(Records contained in a dataset)
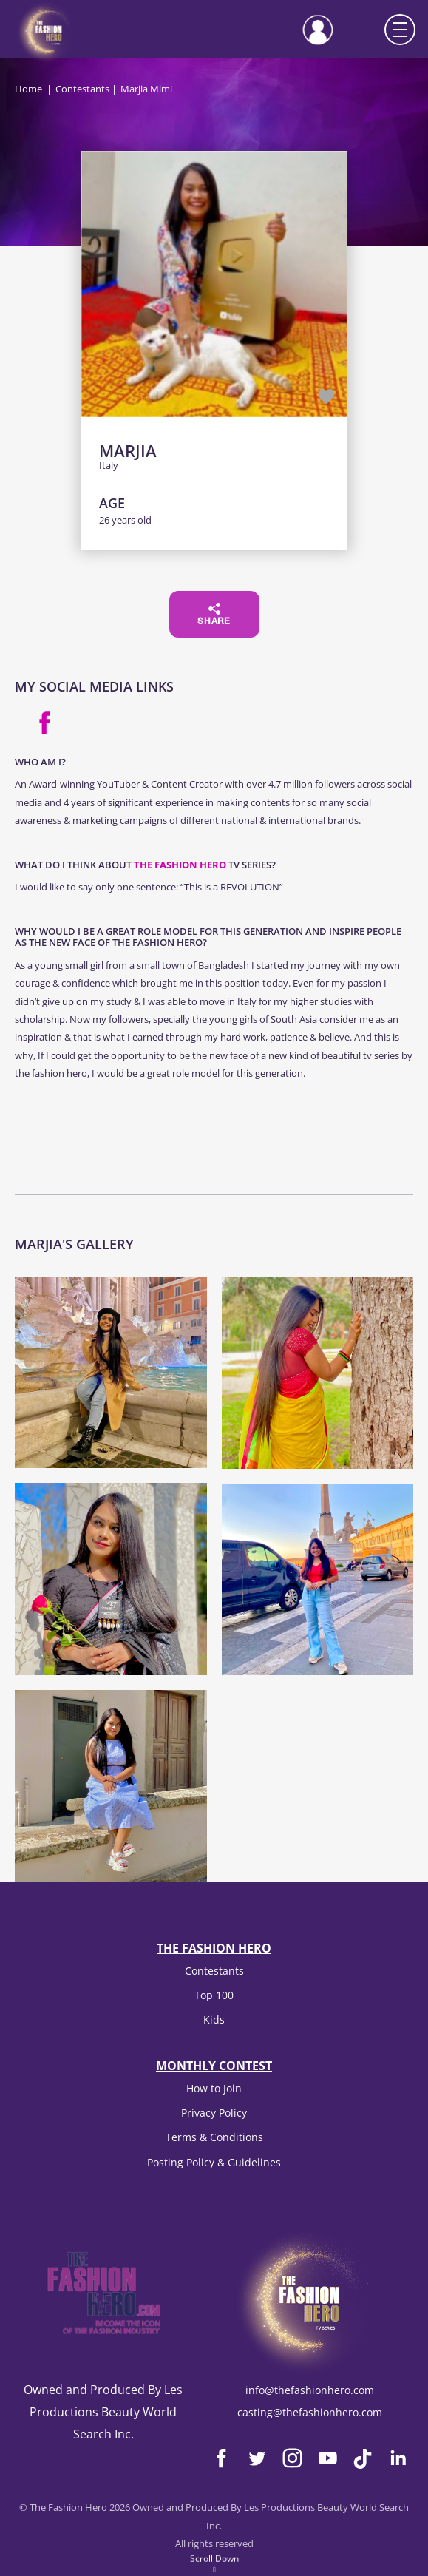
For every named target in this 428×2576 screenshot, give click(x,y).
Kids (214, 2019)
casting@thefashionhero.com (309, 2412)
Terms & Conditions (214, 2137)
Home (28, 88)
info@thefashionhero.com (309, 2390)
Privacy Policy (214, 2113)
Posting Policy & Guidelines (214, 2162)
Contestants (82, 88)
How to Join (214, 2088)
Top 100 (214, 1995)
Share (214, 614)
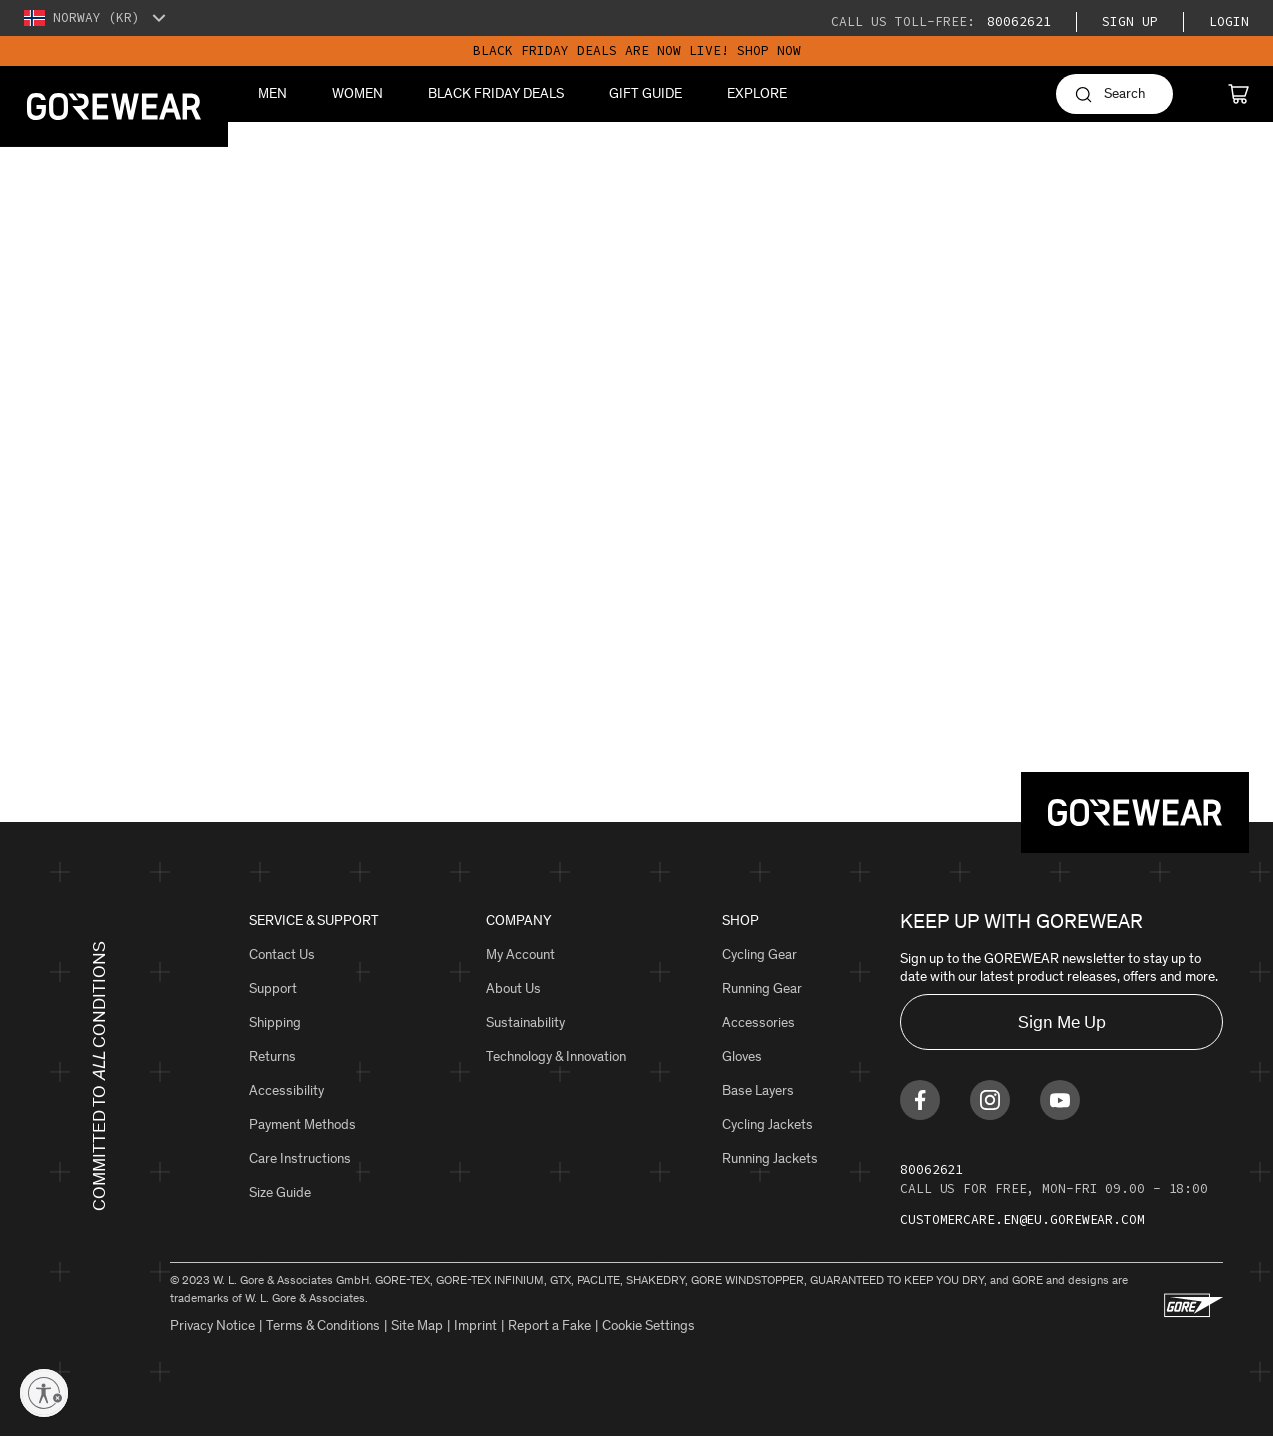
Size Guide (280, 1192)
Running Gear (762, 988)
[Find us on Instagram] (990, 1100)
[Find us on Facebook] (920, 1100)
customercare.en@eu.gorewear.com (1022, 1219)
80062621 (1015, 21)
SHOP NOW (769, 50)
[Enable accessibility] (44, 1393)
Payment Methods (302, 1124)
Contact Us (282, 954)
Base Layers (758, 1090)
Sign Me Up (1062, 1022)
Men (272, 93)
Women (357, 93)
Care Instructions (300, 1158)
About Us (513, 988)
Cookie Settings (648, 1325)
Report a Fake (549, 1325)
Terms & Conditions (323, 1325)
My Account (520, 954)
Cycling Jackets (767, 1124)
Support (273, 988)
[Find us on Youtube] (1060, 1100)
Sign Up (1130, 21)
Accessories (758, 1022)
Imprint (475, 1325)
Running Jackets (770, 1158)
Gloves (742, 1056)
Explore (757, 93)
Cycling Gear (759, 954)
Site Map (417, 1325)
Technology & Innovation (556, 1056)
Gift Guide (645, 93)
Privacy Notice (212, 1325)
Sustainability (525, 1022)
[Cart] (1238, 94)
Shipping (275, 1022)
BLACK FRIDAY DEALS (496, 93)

**Exercise**
Will you restate every entry word for word and omit the images?

**Result**
For every named target in this 428×2576 screenshot, give click(x,y).
Kids (214, 2019)
casting@thefashionhero.com (309, 2412)
Terms & Conditions (214, 2137)
Home (28, 88)
info@thefashionhero.com (309, 2390)
Privacy Policy (214, 2113)
Posting Policy & Guidelines (214, 2162)
Contestants (82, 88)
How to Join (214, 2088)
Top 100 (214, 1995)
Share (214, 614)
Size Guide (280, 1192)
Running Gear (762, 988)
[Find us on Instagram] (990, 1100)
[Find us on Facebook] (920, 1100)
customercare.en@eu.gorewear.com (1022, 1219)
80062621 (1015, 21)
SHOP NOW (769, 50)
[Enable accessibility] (44, 1393)
Payment Methods (302, 1124)
Contact Us (282, 954)
Base Layers (758, 1090)
Sign Me Up (1062, 1022)
Men (272, 93)
Women (357, 93)
Care Instructions (300, 1158)
About Us (513, 988)
Cookie Settings (648, 1325)
Report a Fake (549, 1325)
Terms & Conditions (323, 1325)
My Account (520, 954)
Cycling Jackets (767, 1124)
Support (273, 988)
[Find us on Youtube] (1060, 1100)
Sign Up (1130, 21)
Accessories (758, 1022)
Imprint (475, 1325)
Running Jackets (770, 1158)
Gloves (742, 1056)
Explore (757, 93)
Cycling Gear (759, 954)
Site Map (417, 1325)
Technology & Innovation (556, 1056)
Gift Guide (645, 93)
Privacy Notice (212, 1325)
Sustainability (525, 1022)
[Cart] (1238, 94)
Shipping (275, 1022)
BLACK FRIDAY DEALS (496, 93)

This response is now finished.